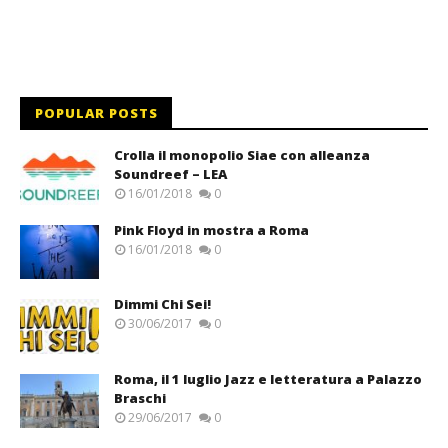
POPULAR POSTS
Crolla il monopolio Siae con alleanza
Soundreef – LEA
16/01/2018
0
Pink Floyd in mostra a Roma
16/01/2018
0
Dimmi Chi Sei!
30/06/2017
0
Roma, il 1 luglio Jazz e letteratura a Palazzo
Braschi
29/06/2017
0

=====

### What the task requires
Give every line of the data above again as it stands; the pictures stay out.

### Task result
POPULAR POSTS
Crolla il monopolio Siae con alleanza
Soundreef – LEA
16/01/2018
0
Pink Floyd in mostra a Roma
16/01/2018
0
Dimmi Chi Sei!
30/06/2017
0
Roma, il 1 luglio Jazz e letteratura a Palazzo
Braschi
29/06/2017
0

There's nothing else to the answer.